Regresando. Reseña de viaje.

Lo malo de empezar con una cosa de estas (blog) es que después tu público te aclama.

El último registro es del 2 de marzo. Hoy es primero de abril, y en un mes pasan harta cantidad de cosas. Sin embargo, la más reciente es mi viaje a los States y será el tema de este día.

Después de muchos años, renuencia y reniegos viajé por primera vez a los Estados Unidos. Claro está, en viaje de trabajo, ya que de vacaciones preferiría ir a Europa. Aunque de cualquier manera no tendría para pagar el viaje, pero ese es otro tema deprimente.

Pasando el trago amargo de mi cita para la visa, me cayó la preocupación inmensa de "qué carajos voy a hacer allá cuando llegue?", máxime que me enteré que tendría un auto esperándome para conducir desde el aeropuerto hasta la fabulosa ciudad destino (aquí cabe aclarar que me aterroriza manejar en cualquier sitio que no sea mi agresiva y contaminada Guadalajara), aunado al hecho de que estaba haciendo un montón de frío y que el pronóstico del tiempo auguraba nevadas. Entonces imagina: yo, solita conmigo misma, cansada hasta las cachas del maldito vuelo de no se cuántas horas, con el nudo en la panza característico de todos los viajes, tener que llegar a manejar un auto por 40 min (según yahoo) con hielo en la carretera!!! Oh, visión apocalíptica y ligada a la fatalidad!

Qué hice? pues le conté mis penas a S. No el S de posts anteriores. A mi amiga S.. ok, dejémoslo en SL (esto de mantener el anonimato de mis cuates se complica).
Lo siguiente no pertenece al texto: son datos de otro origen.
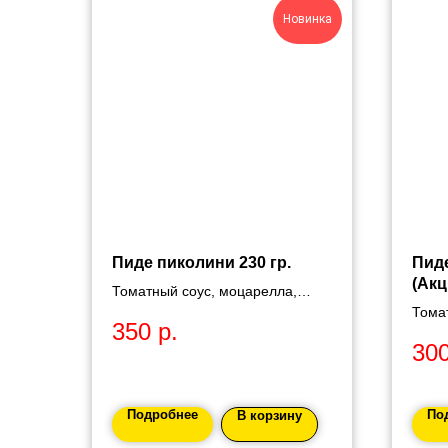
Новинка
Пиде пиколини 230 гр.
Пиде
(Акц
Томатный соус, моцарелла,
сырокопченые колбаски
Тома
350
р.
пиколини.
тома
30
Подробнее
По
В корзину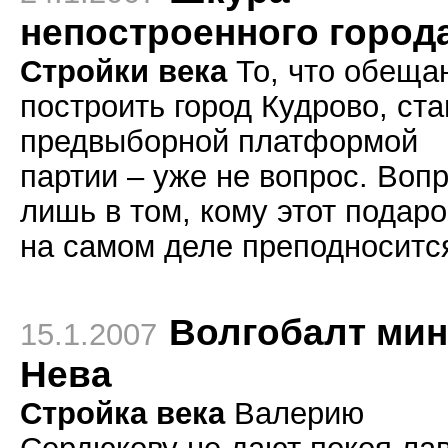
непостроенного город
Стройки века
То, что обеща
построить город Кудрово, ста
предвыборной платформой
партии – уже не вопрос. Воп
лишь в том, кому этот подаро
на самом деле преподноситс
Волгобалт мин
15.1.2007
Нева
Стройка века
Валерию
Сердюкову не дают покоя ла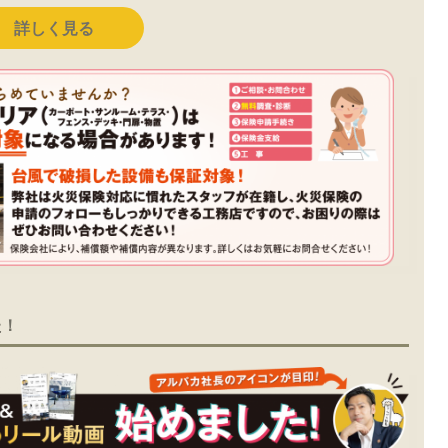
詳しく見る
た！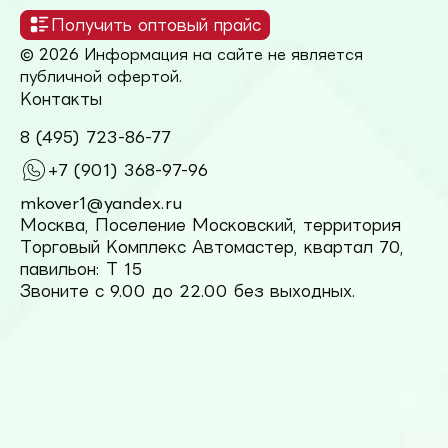
Получить оптовый прайс
© 2026 Информация на сайте не является
публичной офертой.
Контакты
8 (495) 723-86-77
+7 (901) 368-97-96
mkover1@yandex.ru
Москва, Поселение Московский, территория
Торговый Комплекс Автомастер, квартал 70,
павильон: Т 15
Звоните с 9.00 до 22.00 без выходных.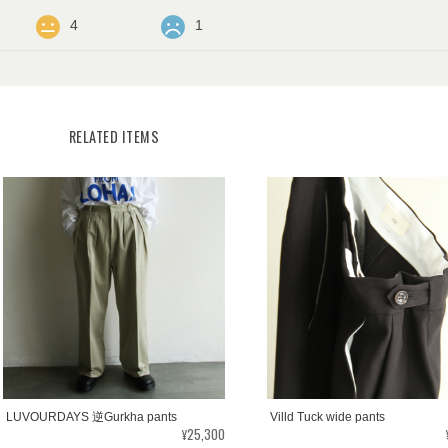
4
1
RELATED ITEMS
LUVOURDAYS 逆Gurkha pants
Villd Tuck wide pants
¥25,300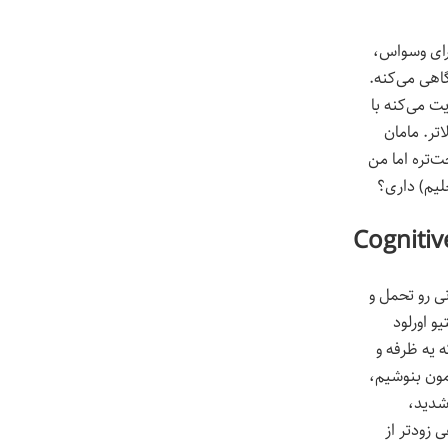
برای وسواس،
اهی می‌کنه.
ت می‌کنه با
تر. مامان
‌تره اما من
علیم) داری؟
ی رو تحمل و
دچار کاگنتیو اورلود
که یه ظرفه و
مون بنوشیم،
شدید،
 زودتر از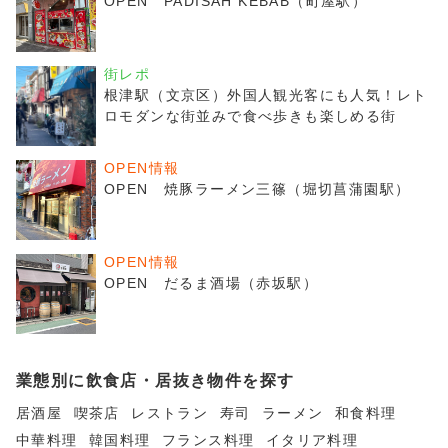
OPEN PADISAH KEBAB（町屋駅）
街レポ
根津駅（文京区）外国人観光客にも人気！レト
ロモダンな街並みで食べ歩きも楽しめる街
OPEN情報
OPEN 焼豚ラーメン三篠（堀切菖蒲園駅）
OPEN情報
OPEN だるま酒場（赤坂駅）
業態別に飲食店・居抜き物件を探す
居酒屋
喫茶店
レストラン
寿司
ラーメン
和食料理
中華料理
韓国料理
フランス料理
イタリア料理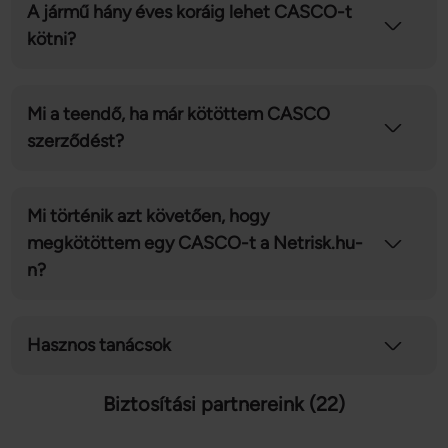
A jármű hány éves koráig lehet CASCO-t
kötni?
Mi a teendő, ha már kötöttem CASCO
szerződést?
Mi történik azt követően, hogy
megkötöttem egy CASCO-t a Netrisk.hu-
n?
Hasznos tanácsok
Biztosítási partnereink (22)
Vale, le conté a SL y me dijo "y no vas a ver a HG?" a lo que estupefacta contesté: "HG está ahí?". Rápida y prontamente busqué en mis correos viejos la dirección-e de HG y le envié uno anunciándole mi próxima visita. Después de unos minutos (no recuerdo cuántos, pero no fueron muchos) recibí respuesta con su número de teléfono y le llamé. 1.5 hrs después, contaba yo con mapas e instrucciones para llegar a su casa, con la reconfortante visión de una cena con su familia. Eso ya me hacía sentir mejor: no llegaría a la aventura totalmente.

El domingo antes de partir, recibí una llamada de un número privado en mi celular: era HG diciéndome que su mujer se había compadecido de mi y lo había obligado a ir por mi al aeropuerto, con lo que respiré más tranquila todavía.
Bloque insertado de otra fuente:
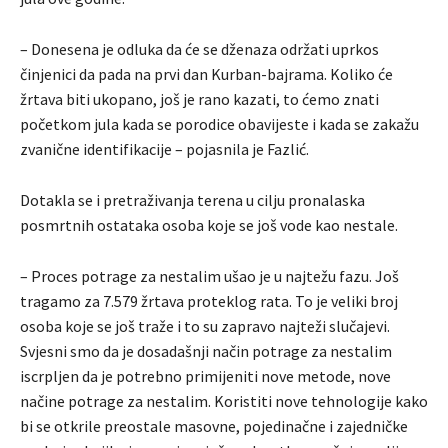
– Donesena je odluka da će se dženaza održati uprkos
činjenici da pada na prvi dan Kurban-bajrama. Koliko će
žrtava biti ukopano, još je rano kazati, to ćemo znati
početkom jula kada se porodice obavijeste i kada se zakažu
zvanične identifikacije – pojasnila je Fazlić.
Dotakla se i pretraživanja terena u cilju pronalaska
posmrtnih ostataka osoba koje se još vode kao nestale.
– Proces potrage za nestalim ušao je u najtežu fazu. Još
tragamo za 7.579 žrtava proteklog rata. To je veliki broj
osoba koje se još traže i to su zapravo najteži slučajevi.
Svjesni smo da je dosadašnji način potrage za nestalim
iscrpljen da je potrebno primijeniti nove metode, nove
načine potrage za nestalim. Koristiti nove tehnologije kako
bi se otkrile preostale masovne, pojedinačne i zajedničke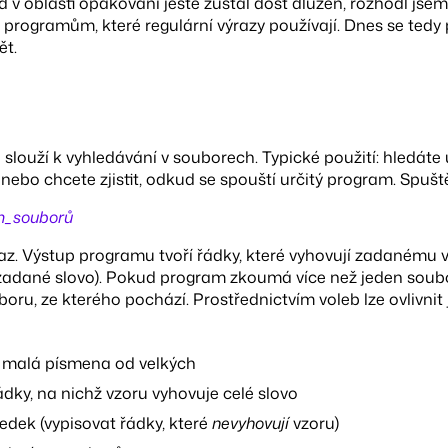
d v oblasti opakování ještě zůstal dost dlužen, rozhodl jse
 programům, které regulární výrazy používají. Dnes se tedy
ět.
louží k vyhledávání v souborech. Typické použití: hledáte ur
ebo chcete zjistit, odkud se spouští určitý program. Spuště
m_souborů
az. Výstup programu tvoří řádky, které vyhovují zadanému v
zadané slovo). Pokud program zkoumá více než jeden soubo
ru, ze kterého pochází. Prostřednictvím voleb lze ovlivnit
t malá písmena od velkých
řádky, na nichž vzoru vyhovuje celé slovo
edek (vypisovat řádky, které
nevyhovují
vzoru)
A estas alturas, yo ya tenía gripa. El lunes temprano me fuí al aeropuerto (bueno, me llevo R) y tomé un avión que me llevó a Texas, esperé unas horas y tomé otro que me dejó en Detroit.
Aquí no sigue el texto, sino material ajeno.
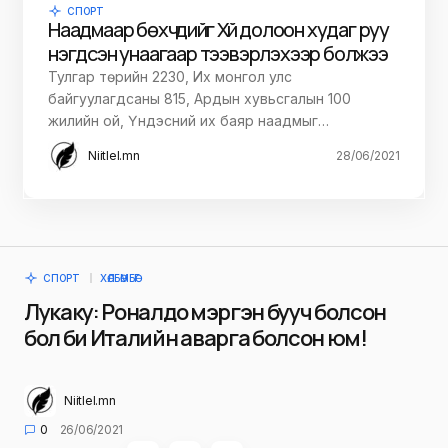
СПОРТ
Наадмаар бөхчүүдийг Хүй долоон худаг руу
нэгдсэн унаагаар тээвэрлэхээр болжээ
Тулгар төрийн 2230, Их монгол улс
байгуулагдсаны 815, Ардын хувьсгалын 100
жилийн ой, Үндэсний их баяр наадмыг…
Niitlel.mn
28/06/2021
СПОРТ
ХӨЛБӨМБӨГ
Лукаку: Роналдо мэргэн бууч болсон
бол би Италийн аварга болсон юм!
Niitlel.mn
0
26/06/2021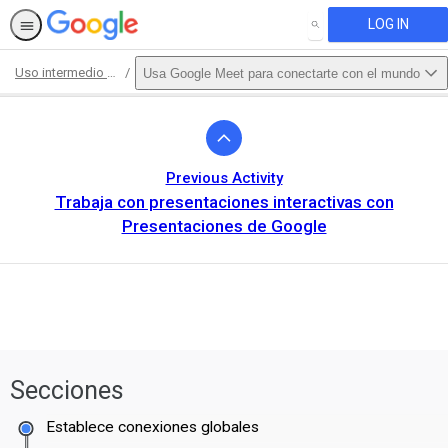
LOG IN
SEARCH
Uso intermedio de Google Workspace for Education Fundamentals
Usa Google Meet para conectarte con el mundo
Path
Outline
Previous Activity
Trabaja con presentaciones interactivas con
Presentaciones de Google
This activity is also available in
English.
Secciones
View activity
Establece conexiones globales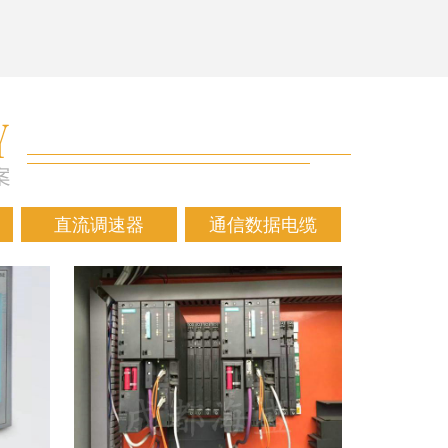
直流调速器
通信数据电缆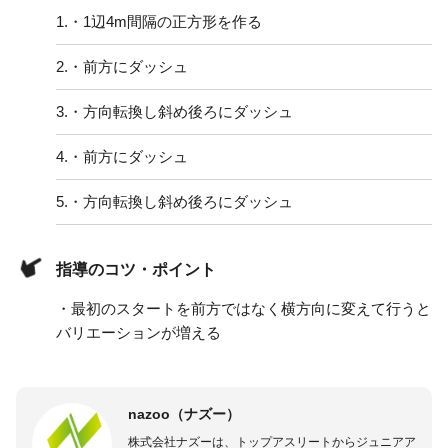
1.
・1辺4m間隔の正方形を作る
2.
・前方にダッシュ
3.
・方向転換し斜め後ろにダッシュ
4.
・前方にダッシュ
5.
・方向転換し斜め後ろにダッシュ
指導のコツ・ポイント
・最初のスタートを前方ではなく横方向に変えて行うと
バリエーションが増える
nazoo（ナズー）
株式会社ナズーは、トップアスリートからジュニアア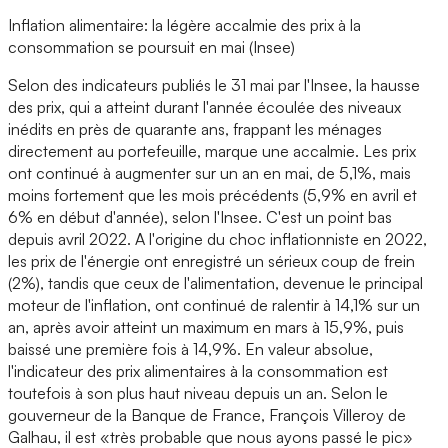
Inflation alimentaire: la légère accalmie des prix à la
consommation se poursuit en mai (Insee)
Selon des indicateurs publiés le 31 mai par l'Insee, la hausse
des prix, qui a atteint durant l'année écoulée des niveaux
inédits en près de quarante ans, frappant les ménages
directement au portefeuille, marque une accalmie. Les prix
ont continué à augmenter sur un an en mai, de 5,1%, mais
moins fortement que les mois précédents (5,9% en avril et
6% en début d'année), selon l'Insee. C'est un point bas
depuis avril 2022. A l'origine du choc inflationniste en 2022,
les prix de l'énergie ont enregistré un sérieux coup de frein
(2%), tandis que ceux de l'alimentation, devenue le principal
moteur de l'inflation, ont continué de ralentir à 14,1% sur un
an, après avoir atteint un maximum en mars à 15,9%, puis
baissé une première fois à 14,9%. En valeur absolue,
l'indicateur des prix alimentaires à la consommation est
toutefois à son plus haut niveau depuis un an. Selon le
gouverneur de la Banque de France, François Villeroy de
Galhau, il est «très probable que nous ayons passé le pic»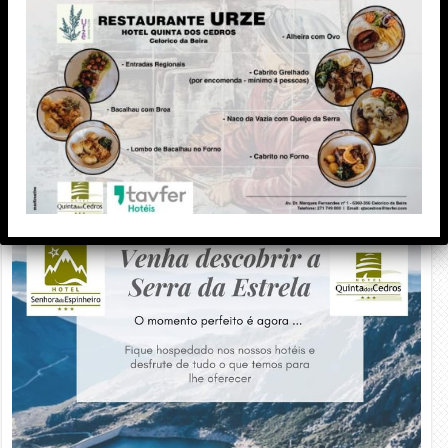
PUBLICIDADE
(La verdad es que ya me enfadé de contar el viaje, y más
que en realidad no era esto lo que quería platicar, pero
en fin... lo voy a resumir)

Llegué y HG no estaba, después de un rato llamé a su casa, y en ese momento en que yo me encontraba con el auricular en mi mano y pidiendo ayuda a M (la mujer de HG) llegó él y nos fuimos al estacionamiento. Estuvimos buscando su carro un rato porque no se acordaba dónde lo había dejado y después fuimos a recoger el auto rentado. En el camino a su casa íbamos platicando por radio, hasta que arrivamos y me quedé sorprendida con la casa que tiene y el lugar donde vive. Y de ahí nace la cadena de pensamiento a la que quería llegar, pero que relataré en le siguiente post, ya que por hoy han sido demasiadas letras y ya es hora de irme porque tengo cita con el médico :( estoy malita.